Entertainment options were sparse. They showed one movie, The Astronaut Farmer, I think. None of those fancy personal seatback TVs that the Brits provide to all of their customers regardless of class. No free socks (about half of the socks I own are of the blue BA variety), earplugs, or eyeshades. I think my blanket was vintage 1970s Polish Army issue, or at least hadn’t been washed since then.
And the food? In general, I will eat anything that is presented to me, including airline food. Dry ham sandwich on Continental? OK, whatever. Bizarre chicken and rice concoction on Air France? Sure. LOT’s food, however, was downright terrible. One meal, in particular, included four pieces of bread, a salad composed of peas, corn, and cubes of ham slathered in an unidentifiable white sauce, and an entrée of spaghetti noodles topped with pieces of hamburger meat (I think) and cheese. I was a bit saddened that there was no dessert. Prosze, can’t I please just have one piece of chocolate on this 10 hour flight from hell? Nie!
The check-in process was yet another chance for LOT to show its true colors, Star Alliance be damned. As it turns out, my four hour layover at JFK was actually quite useful, as I was forced to spend an hour and a half standing in the LOT check-in line despite assurances from the Dulles United agent that all my boarding passes were valid to Kiev. Wrong. As I was waiting in the security line to enter terminal whatever at JFK, a nice LOT employee pulled me aside and told me that I had to go upstairs, check-in again, and receive new LOT-issued boarding passes because the United ones “wouldn’t work”, or something to that effect. I am not quite clear what the point of this so-called Alliance is.
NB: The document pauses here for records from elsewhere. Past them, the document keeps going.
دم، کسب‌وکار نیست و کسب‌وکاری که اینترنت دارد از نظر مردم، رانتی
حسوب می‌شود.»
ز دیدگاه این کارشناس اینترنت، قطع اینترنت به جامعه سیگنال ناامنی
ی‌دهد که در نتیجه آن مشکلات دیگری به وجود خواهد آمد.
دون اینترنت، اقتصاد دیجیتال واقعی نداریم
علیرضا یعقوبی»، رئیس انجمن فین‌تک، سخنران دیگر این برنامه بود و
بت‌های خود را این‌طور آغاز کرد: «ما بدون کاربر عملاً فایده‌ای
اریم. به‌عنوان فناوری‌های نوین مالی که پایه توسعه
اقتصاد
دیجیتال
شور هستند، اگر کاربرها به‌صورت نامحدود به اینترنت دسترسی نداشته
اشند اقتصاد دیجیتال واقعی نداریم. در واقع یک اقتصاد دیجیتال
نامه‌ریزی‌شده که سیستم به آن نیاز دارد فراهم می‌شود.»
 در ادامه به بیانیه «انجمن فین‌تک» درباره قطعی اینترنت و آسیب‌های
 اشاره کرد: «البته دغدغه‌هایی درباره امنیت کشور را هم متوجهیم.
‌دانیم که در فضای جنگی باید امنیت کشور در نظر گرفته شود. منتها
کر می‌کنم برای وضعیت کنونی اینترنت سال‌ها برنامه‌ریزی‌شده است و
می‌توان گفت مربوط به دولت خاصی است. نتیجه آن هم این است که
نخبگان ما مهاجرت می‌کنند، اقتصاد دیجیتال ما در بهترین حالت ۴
Of course, returning to the U.S. wasn’t a cakewalk, either. Checking in for my Krakow to Chicago flight was an absolute clusterfuck that resulted in the flight leaving an hour late. The line to check-in stretched all the way to the back of the building. The LOT agents blamed their slowness on the amount of luggage they had to handle. While, yes, it’s true that the Poles were absolutely loaded down with trolleys full of luggage, it’s a bit weak to blame your effed up check-in procedures on your customers (four agents checking in a Boeing 767 headed to the U.S.? Seriously?) While I spent 2.5 hours in line, Laura checked in for her Krakow-London flight in 10 minutes, if even. British Airways, naturally.
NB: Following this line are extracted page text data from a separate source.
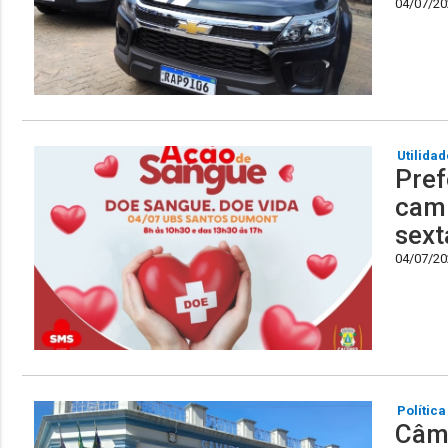
04/07/202
Utilidad
Pref
camp
sext
04/07/202
Política
Câma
I must say I’ve also come to appreciate the smooth landing skills displayed by many U.S. pilots. While U.S. pilots tend to glide in for a smooth, almost effortless landing, their Eastern European counterparts prefer the tried and true method of plummeting from the sky, landing hard, and ultimately finishing the maneuver by bouncing several times down a less than ideally maintained runway. And then comes the applause. First time visitors to Eastern Europe are always a bit amused by the local’s propensity to cheer and clap upon the completion of a successful landing. I’m not sure if this is an indication of the airline’s safety record, their joy in finally being home, or an appreciation of a job well done by the plane’s crew. I’ve always preferred to think of it as a mixture of all three. And sometimes, after experiencing one of those landings, I’m ready to join in the applause as well.
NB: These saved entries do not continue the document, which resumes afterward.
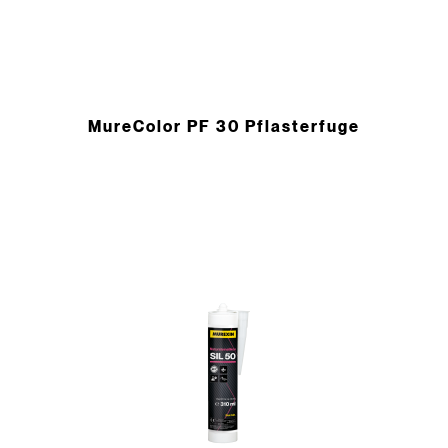
MureColor PF 30 Pflasterfuge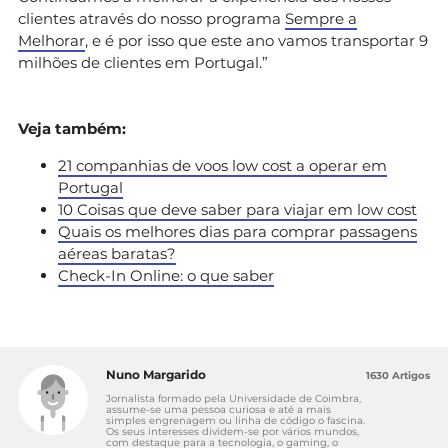
clientes através do nosso programa
Sempre a
Melhorar
, e é por isso que este ano vamos transportar 9
milhões de clientes em Portugal.”
Veja também:
21 companhias de voos low cost a operar em
Portugal
10 Coisas que deve saber para viajar em low cost
Quais os melhores dias para comprar passagens
aéreas baratas?
Check-In Online: o que saber
Nuno Margarido
1630 Artigos
Jornalista formado pela Universidade de Coimbra,
assume-se uma pessoa curiosa e até a mais
simples engrenagem ou linha de código o fascina.
Os seus interesses dividem-se por vários mundos,
com destaque para a tecnologia, o gaming, o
Seriously. After a hellish flight (thank you, LOT Polish airlines!), I finally arrived at my house in DC around 11pm on Sunday night. I am not actually in DC right now, though, as I soon found myself on yet another airplane headed to Houston. My hotel room reeks of smoke and the sign outside the hotel bar kindly requests that you refrain from bringing your handgun into the establishment. Ironically, the paintings that hang in my room are various landscapes of London, the largest being of my former neighborhood south of the Thames, Bankside. It’s like some sick joke.
Anyways, I took a ton of photos this past week…almost 600 of them. I have 230 from Chernobyl alone. I’ll upload them when I get a chance and then write a little bit about the trip itself. But for now, I gotta sleep.